Earlier this year, state auditor Mike Foley said DHHS was asked to repay $22 million that was misspent in the state’s failed effort to privatize the child welfare system. In 2012 the state was asked to repay $3.2 million.

And previously the DHHS-run Beatrice State Developmental Center lost some Medicaid funding and was put under special federal oversight because of problems.

So that DHHS ran afoul of the feds again isn’t a surprise.

This time, federal officials said an audit found that the state failed to claim rebates from drug manufacturers between 2009 and 2011. It also said the state failed to obtain information on drugs given in clinics and hospitals.

During that time, the federal government reimbursed Nebraska $27.2 million for the drugs prescribed.

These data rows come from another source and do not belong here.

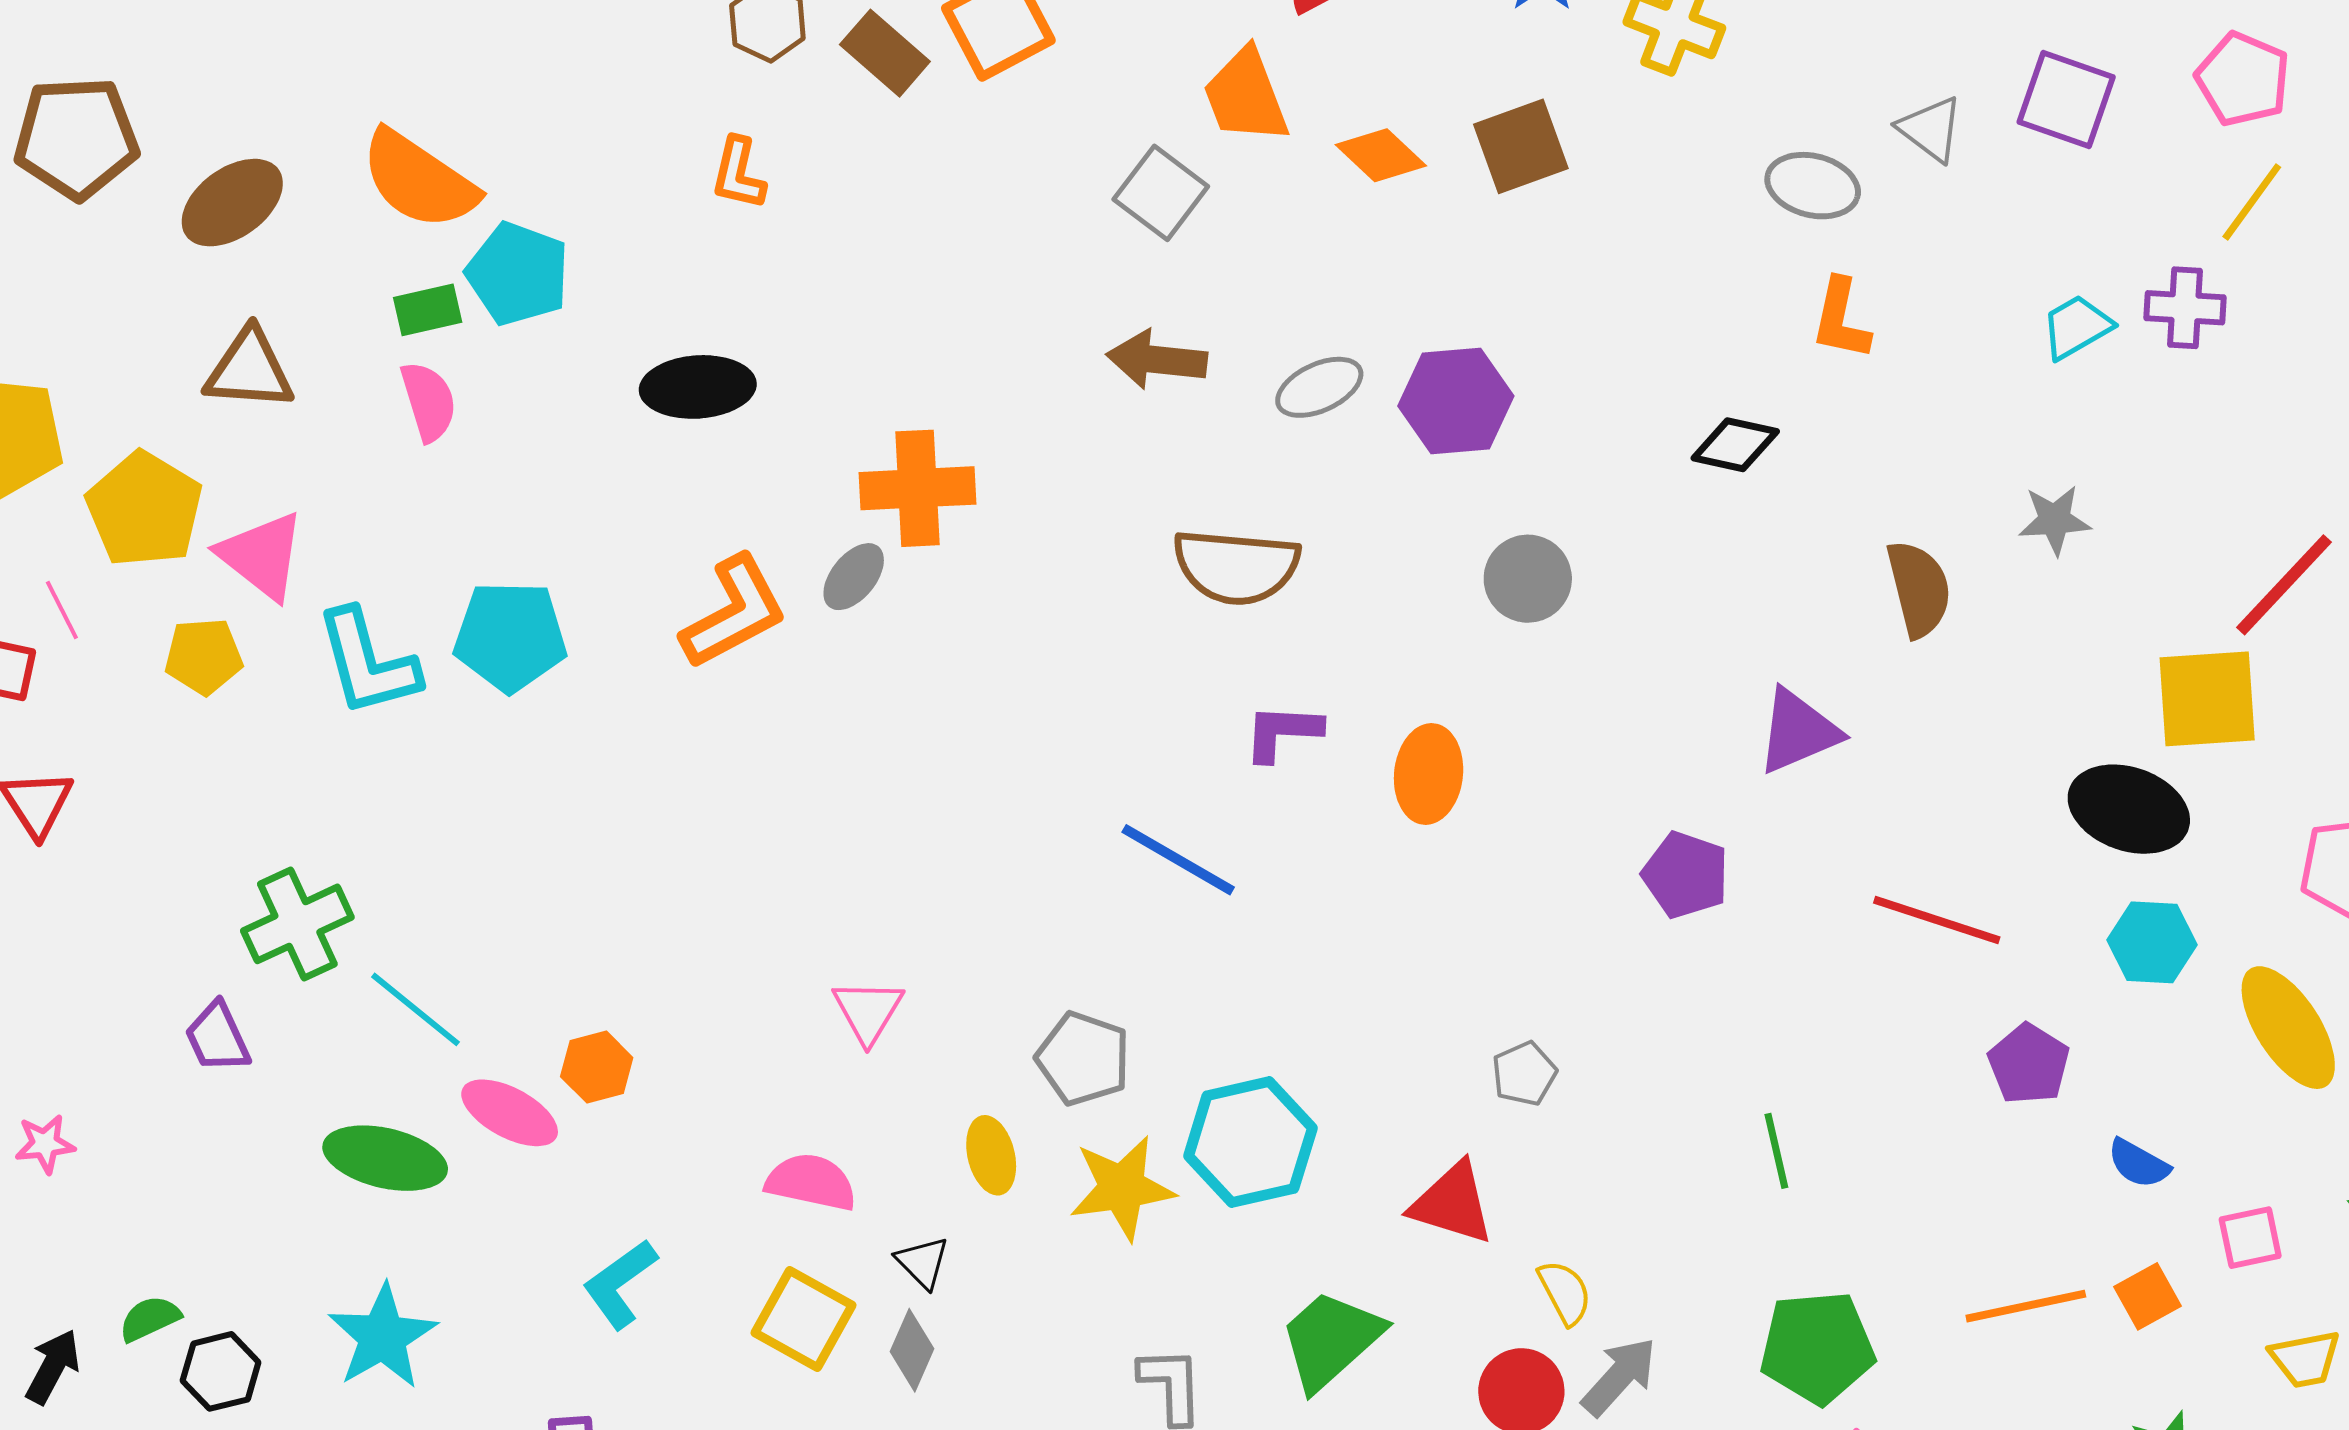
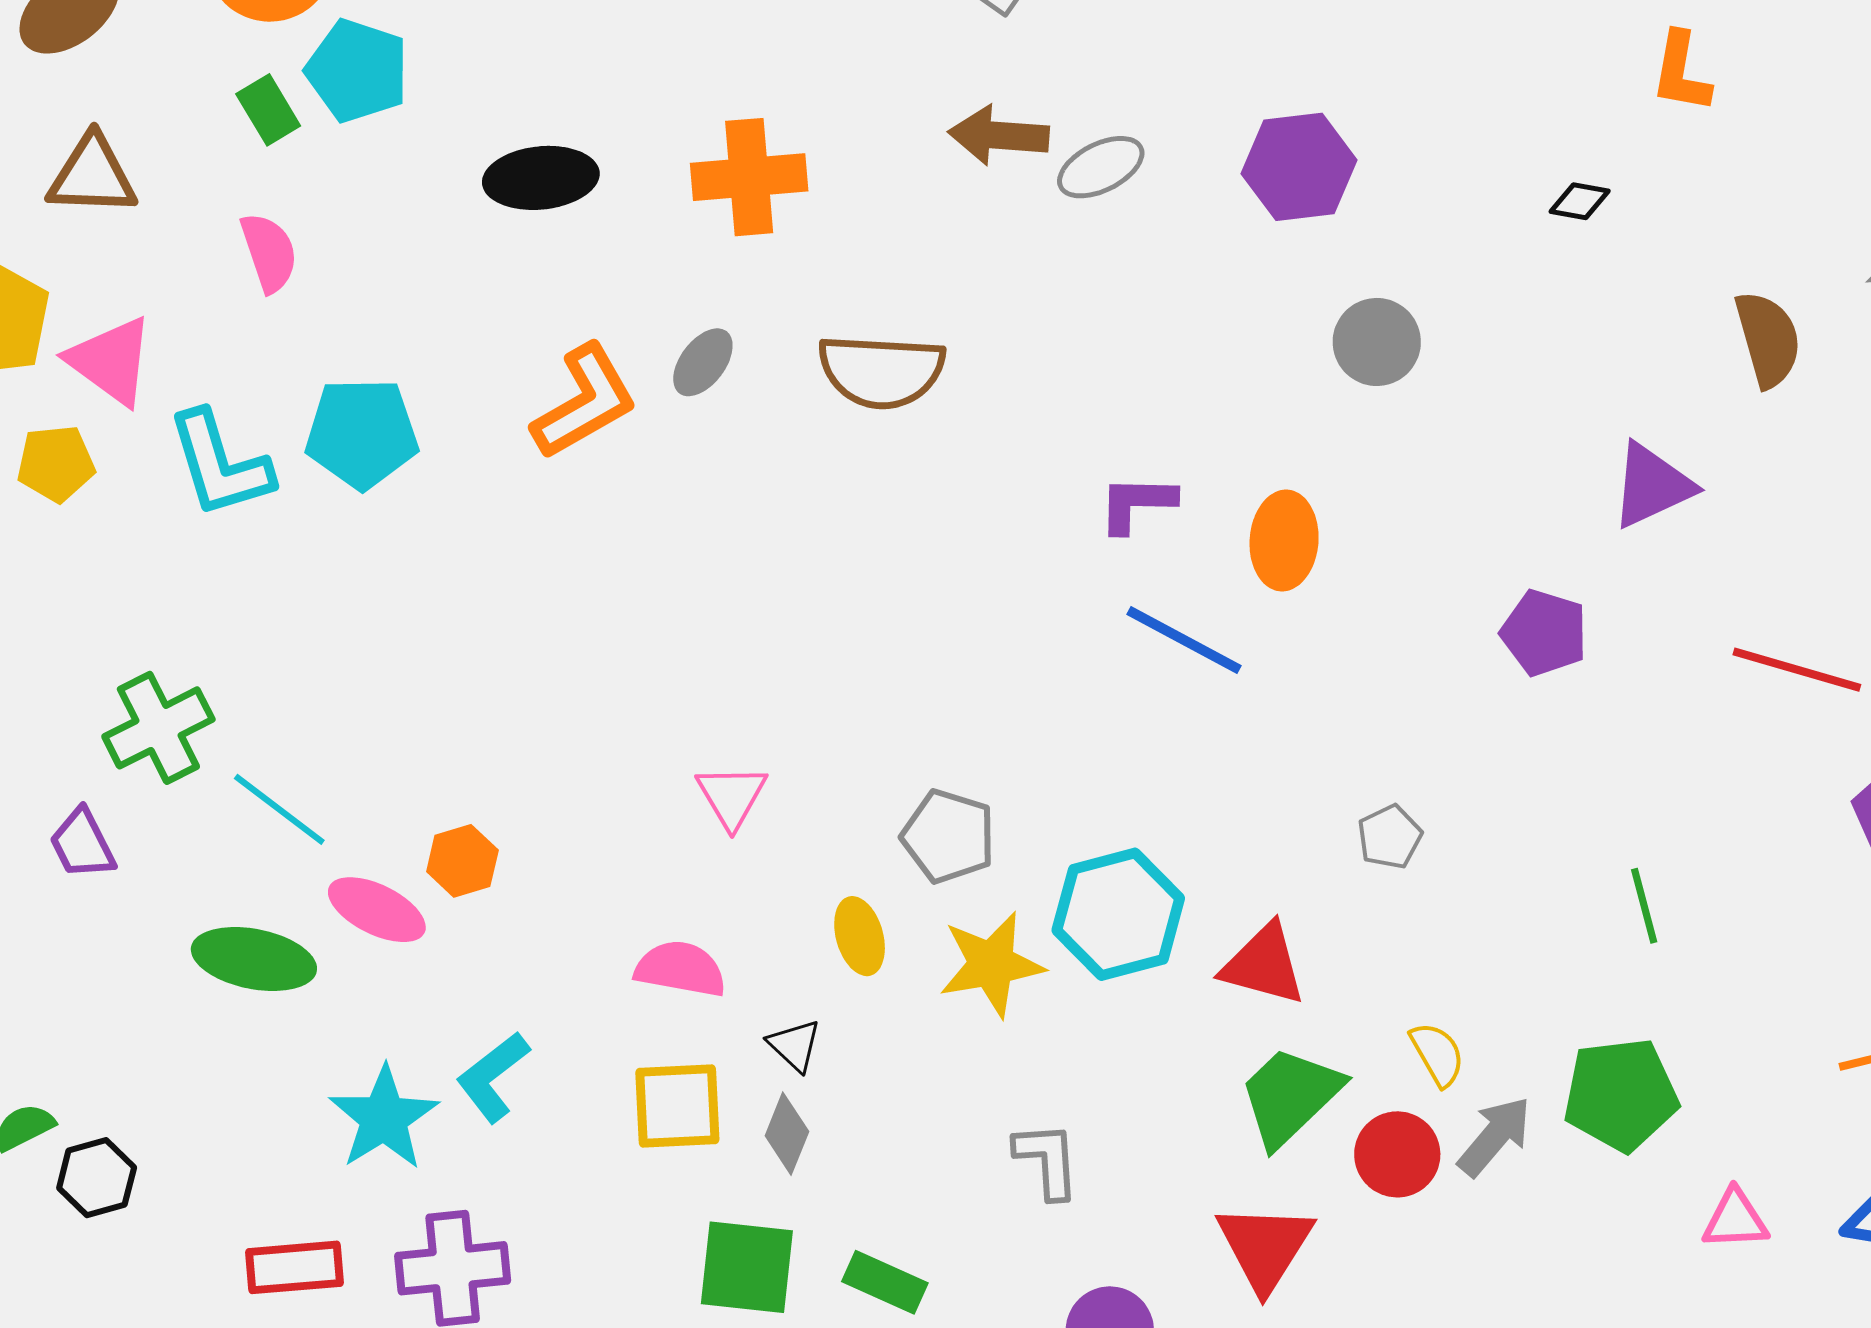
green rectangle: (428, 310) -> (268, 110), turned 74
gray ellipse: (1319, 387) -> (1101, 167), moved
pink semicircle: (429, 401) -> (269, 252), moved
black diamond: (1735, 445) -> (1580, 201), size x0.7
orange cross: (918, 488) -> (749, 177), moved
brown semicircle: (1236, 567) -> (881, 371), moved
blue line: (1178, 860) -> (1184, 640), moved
red triangle: (1452, 1203) -> (1264, 965), moved
yellow square: (803, 1319) -> (677, 1106), turned -30
cyan star: (383, 1337) -> (384, 1118), moved
green trapezoid: (1331, 1340) -> (1290, 1096), moved
green pentagon: (1817, 1347) -> (1621, 1095), moved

It is understandable why the federal government wants to make sure that Nebraska officials are taking advantage of price breaks and rebates offered by drug manufacturers. This is taxpayers’ money and any savings that can be garnered should be pursued.

DHHS may deserve a break in this case, however. Nebraska is not the only state in which the feds have found problems. A federal report said in 2011 that there were problems with Medicaid drug rebate programs in 31 states.

Nebraska officials say they think they have solved the problems and that going forward the system for getting the rebates should work smoothly.

The fact that so many states have had problems shows that Medicaid officials need to work closely with states to help come up with a process to make sure these rebates, and savings to taxpayers, aren’t overlooked.

Time will tell whether DHHS is really making progress in managing funds and making sure good business and managing processes are being followed.

Plenty of previous audits have shown DHHS failings. Now it’s time for the agency to start showing it has learned lessons and is now being more responsible and accountable to the residents and taxpayers in the state.